Copy each line below holding "Regolamento".

[Source records]

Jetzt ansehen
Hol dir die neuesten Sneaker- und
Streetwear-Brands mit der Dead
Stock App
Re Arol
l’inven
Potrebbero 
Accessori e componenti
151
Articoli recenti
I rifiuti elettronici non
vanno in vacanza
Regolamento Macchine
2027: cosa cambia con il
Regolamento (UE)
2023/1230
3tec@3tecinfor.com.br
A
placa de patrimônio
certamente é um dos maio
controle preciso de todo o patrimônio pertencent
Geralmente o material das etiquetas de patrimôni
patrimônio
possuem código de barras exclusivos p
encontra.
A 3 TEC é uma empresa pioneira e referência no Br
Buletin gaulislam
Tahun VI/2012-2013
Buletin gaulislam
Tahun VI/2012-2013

[/Source records]
[Source records]

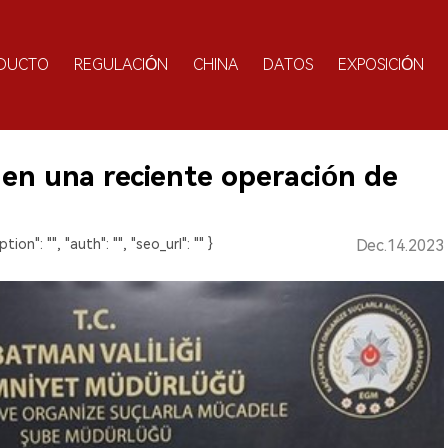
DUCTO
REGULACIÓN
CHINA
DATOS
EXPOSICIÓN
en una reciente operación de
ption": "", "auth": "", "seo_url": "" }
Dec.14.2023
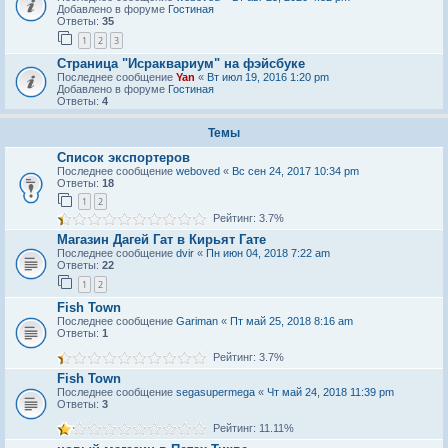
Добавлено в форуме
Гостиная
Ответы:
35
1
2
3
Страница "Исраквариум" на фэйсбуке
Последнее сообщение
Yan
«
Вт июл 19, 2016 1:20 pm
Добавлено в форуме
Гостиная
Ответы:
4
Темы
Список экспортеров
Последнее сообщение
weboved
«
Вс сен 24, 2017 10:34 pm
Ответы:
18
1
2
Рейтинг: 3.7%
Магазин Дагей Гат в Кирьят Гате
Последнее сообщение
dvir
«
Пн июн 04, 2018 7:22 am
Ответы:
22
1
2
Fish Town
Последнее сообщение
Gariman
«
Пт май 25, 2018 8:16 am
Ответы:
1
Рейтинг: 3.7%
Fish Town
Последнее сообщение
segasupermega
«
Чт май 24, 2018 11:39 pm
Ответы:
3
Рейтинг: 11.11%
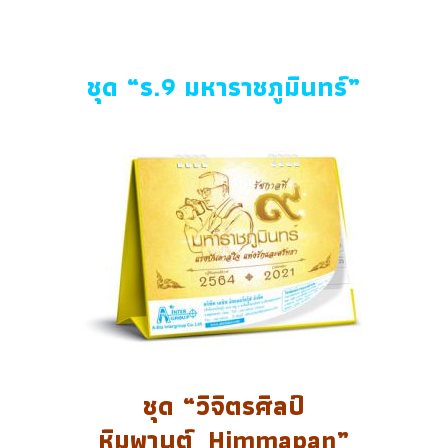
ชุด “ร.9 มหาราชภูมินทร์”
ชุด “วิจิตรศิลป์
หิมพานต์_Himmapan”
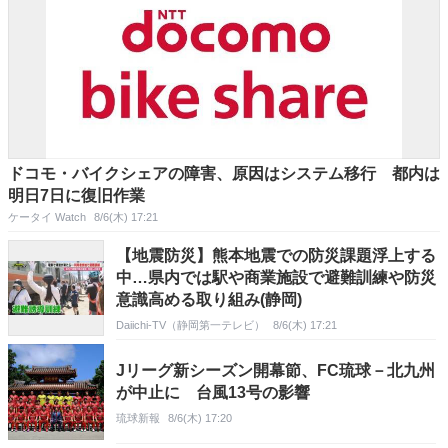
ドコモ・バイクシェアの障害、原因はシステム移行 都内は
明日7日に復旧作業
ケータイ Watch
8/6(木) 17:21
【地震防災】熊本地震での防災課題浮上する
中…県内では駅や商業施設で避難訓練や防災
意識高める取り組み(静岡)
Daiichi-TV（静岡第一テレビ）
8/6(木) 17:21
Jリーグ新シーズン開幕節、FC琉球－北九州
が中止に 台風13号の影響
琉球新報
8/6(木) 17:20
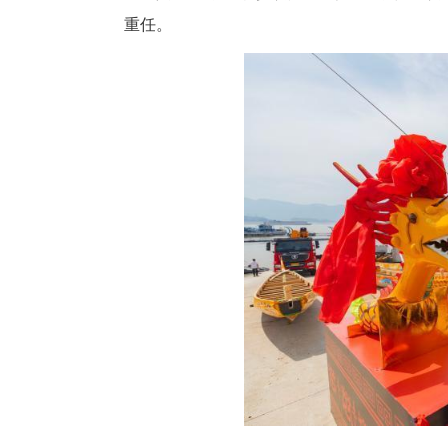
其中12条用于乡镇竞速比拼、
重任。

[/Source records]

_Task response_:
Regolamento Macchine
Regolamento (UE)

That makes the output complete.